(What to do): In the material below, find the line that contains "всё для красоты!" and the line that contains "Pour vous procurer", then write out exactly those two lines and everything between them.

(Source information):

::::::

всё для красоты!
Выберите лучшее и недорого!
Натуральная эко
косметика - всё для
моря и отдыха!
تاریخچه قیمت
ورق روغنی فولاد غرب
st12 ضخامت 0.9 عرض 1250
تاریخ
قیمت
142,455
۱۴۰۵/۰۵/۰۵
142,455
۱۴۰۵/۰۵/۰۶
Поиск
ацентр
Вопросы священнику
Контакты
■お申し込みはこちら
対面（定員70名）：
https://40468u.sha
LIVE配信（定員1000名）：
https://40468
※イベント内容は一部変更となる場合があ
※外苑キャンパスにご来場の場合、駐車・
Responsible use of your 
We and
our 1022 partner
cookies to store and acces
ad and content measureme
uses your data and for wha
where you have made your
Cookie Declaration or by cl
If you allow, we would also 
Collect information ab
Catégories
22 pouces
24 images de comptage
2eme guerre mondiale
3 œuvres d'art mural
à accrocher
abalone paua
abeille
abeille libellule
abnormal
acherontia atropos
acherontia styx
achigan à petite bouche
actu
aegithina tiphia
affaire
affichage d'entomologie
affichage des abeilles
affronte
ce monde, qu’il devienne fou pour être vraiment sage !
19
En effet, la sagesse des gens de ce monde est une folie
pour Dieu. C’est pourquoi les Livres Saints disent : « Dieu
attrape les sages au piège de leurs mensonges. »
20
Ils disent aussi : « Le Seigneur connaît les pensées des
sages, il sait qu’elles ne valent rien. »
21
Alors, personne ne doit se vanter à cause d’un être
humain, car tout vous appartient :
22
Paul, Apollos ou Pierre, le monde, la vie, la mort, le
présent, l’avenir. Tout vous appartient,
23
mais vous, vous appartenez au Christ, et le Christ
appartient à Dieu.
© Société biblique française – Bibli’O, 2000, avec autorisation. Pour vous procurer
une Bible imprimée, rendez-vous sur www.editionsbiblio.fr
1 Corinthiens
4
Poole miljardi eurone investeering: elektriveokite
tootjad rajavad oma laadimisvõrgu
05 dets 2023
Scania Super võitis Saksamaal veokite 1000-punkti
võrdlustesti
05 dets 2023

::::::

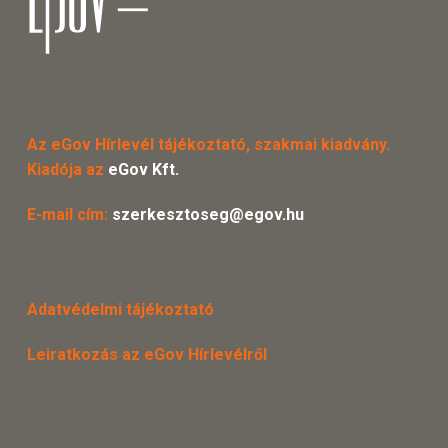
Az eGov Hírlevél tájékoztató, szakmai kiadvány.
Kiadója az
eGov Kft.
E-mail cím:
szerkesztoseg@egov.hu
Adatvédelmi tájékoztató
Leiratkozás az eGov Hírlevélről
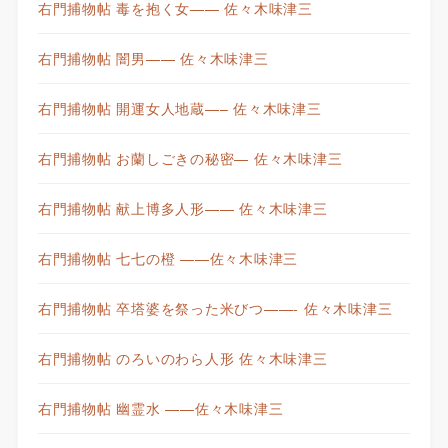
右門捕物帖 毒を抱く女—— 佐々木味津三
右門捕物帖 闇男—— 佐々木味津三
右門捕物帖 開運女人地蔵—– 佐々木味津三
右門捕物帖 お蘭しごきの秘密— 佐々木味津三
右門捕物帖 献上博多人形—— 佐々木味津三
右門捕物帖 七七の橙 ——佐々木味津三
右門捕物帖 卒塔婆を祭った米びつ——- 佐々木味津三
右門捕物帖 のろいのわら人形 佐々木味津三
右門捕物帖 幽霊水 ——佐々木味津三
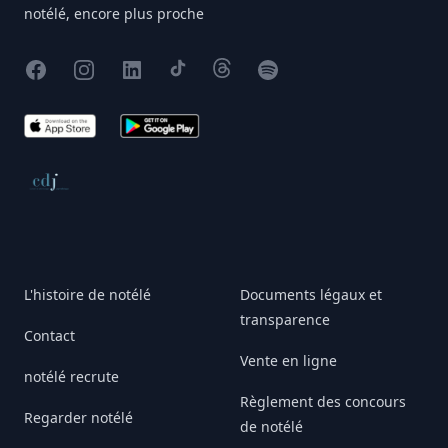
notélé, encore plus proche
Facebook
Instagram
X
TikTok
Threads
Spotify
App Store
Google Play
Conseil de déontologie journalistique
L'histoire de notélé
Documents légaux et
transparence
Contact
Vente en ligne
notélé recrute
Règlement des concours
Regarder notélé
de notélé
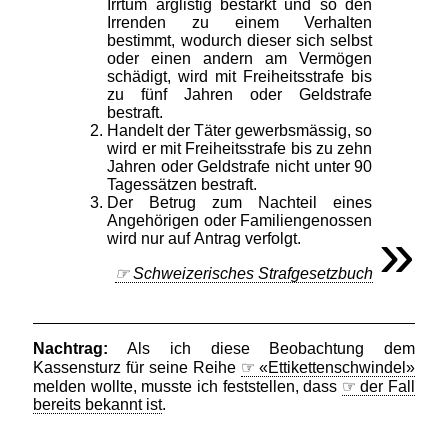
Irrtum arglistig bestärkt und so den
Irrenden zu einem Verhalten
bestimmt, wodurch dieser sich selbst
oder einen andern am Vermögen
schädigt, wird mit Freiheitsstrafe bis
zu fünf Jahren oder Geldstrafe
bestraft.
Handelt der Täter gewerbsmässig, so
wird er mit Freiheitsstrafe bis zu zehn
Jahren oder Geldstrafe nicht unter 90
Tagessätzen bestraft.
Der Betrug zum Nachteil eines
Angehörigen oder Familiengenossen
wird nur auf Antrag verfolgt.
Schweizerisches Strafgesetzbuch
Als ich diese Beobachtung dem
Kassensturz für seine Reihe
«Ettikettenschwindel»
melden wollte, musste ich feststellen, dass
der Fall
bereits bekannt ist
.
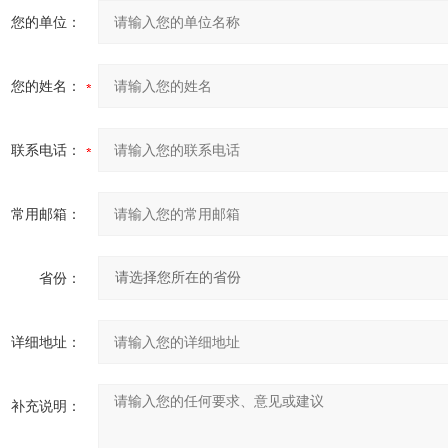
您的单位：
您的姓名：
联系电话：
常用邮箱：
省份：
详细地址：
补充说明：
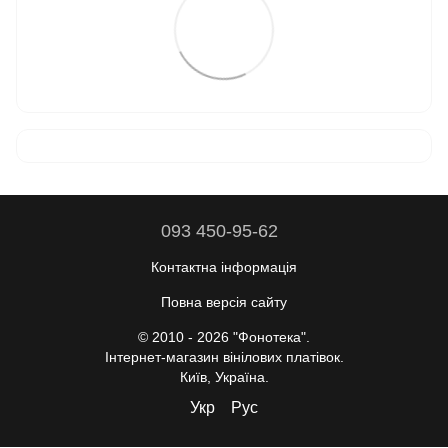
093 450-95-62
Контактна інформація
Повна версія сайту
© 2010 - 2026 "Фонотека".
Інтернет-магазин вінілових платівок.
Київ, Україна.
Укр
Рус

::::::

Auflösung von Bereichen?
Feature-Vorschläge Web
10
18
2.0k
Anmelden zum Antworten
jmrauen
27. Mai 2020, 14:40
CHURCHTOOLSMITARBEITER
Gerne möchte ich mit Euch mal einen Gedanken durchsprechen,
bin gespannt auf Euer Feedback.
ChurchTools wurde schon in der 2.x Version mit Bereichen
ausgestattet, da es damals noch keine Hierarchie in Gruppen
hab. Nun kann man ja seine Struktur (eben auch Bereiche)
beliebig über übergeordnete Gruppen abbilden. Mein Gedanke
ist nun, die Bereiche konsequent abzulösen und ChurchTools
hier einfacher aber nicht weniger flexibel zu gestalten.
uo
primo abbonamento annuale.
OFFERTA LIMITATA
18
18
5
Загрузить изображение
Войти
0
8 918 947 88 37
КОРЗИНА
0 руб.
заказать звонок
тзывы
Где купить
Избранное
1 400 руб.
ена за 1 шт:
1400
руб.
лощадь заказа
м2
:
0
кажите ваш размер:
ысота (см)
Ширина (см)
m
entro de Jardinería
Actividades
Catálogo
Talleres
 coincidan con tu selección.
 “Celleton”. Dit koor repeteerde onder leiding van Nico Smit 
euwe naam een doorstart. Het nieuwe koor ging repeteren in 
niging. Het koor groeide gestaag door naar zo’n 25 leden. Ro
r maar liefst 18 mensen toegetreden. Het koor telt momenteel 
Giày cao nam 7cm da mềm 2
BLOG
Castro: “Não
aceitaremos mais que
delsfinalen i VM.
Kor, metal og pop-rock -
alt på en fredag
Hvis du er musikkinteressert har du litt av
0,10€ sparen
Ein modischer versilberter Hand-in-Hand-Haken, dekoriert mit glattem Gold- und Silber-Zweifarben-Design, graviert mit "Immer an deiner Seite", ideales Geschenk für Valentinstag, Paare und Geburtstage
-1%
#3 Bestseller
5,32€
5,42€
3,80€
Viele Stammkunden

::::::

(Solution to the problem):
всё для красоты!
Выберите лучшее и недорого!
Натуральная эко
косметика - всё для
моря и отдыха!
تاریخچه قیمت
ورق روغنی فولاد غرب
st12 ضخامت 0.9 عرض 1250
تاریخ
قیمت
142,455
۱۴۰۵/۰۵/۰۵
142,455
۱۴۰۵/۰۵/۰۶
Поиск
ацентр
Вопросы священнику
Контакты
■お申し込みはこちら
対面（定員70名）：
https://40468u.sha
LIVE配信（定員1000名）：
https://40468
※イベント内容は一部変更となる場合があ
※外苑キャンパスにご来場の場合、駐車・
Responsible use of your 
We and
our 1022 partner
cookies to store and acces
ad and content measureme
uses your data and for wha
where you have made your
Cookie Declaration or by cl
If you allow, we would also 
Collect information ab
Catégories
22 pouces
24 images de comptage
2eme guerre mondiale
3 œuvres d'art mural
à accrocher
abalone paua
abeille
abeille libellule
abnormal
acherontia atropos
acherontia styx
achigan à petite bouche
actu
aegithina tiphia
affaire
affichage d'entomologie
affichage des abeilles
affronte
ce monde, qu’il devienne fou pour être vraiment sage !
19
En effet, la sagesse des gens de ce monde est une folie
pour Dieu. C’est pourquoi les Livres Saints disent : « Dieu
attrape les sages au piège de leurs mensonges. »
20
Ils disent aussi : « Le Seigneur connaît les pensées des
sages, il sait qu’elles ne valent rien. »
21
Alors, personne ne doit se vanter à cause d’un être
humain, car tout vous appartient :
22
Paul, Apollos ou Pierre, le monde, la vie, la mort, le
présent, l’avenir. Tout vous appartient,
23
mais vous, vous appartenez au Christ, et le Christ
appartient à Dieu.
© Société biblique française – Bibli’O, 2000, avec autorisation. Pour vous procurer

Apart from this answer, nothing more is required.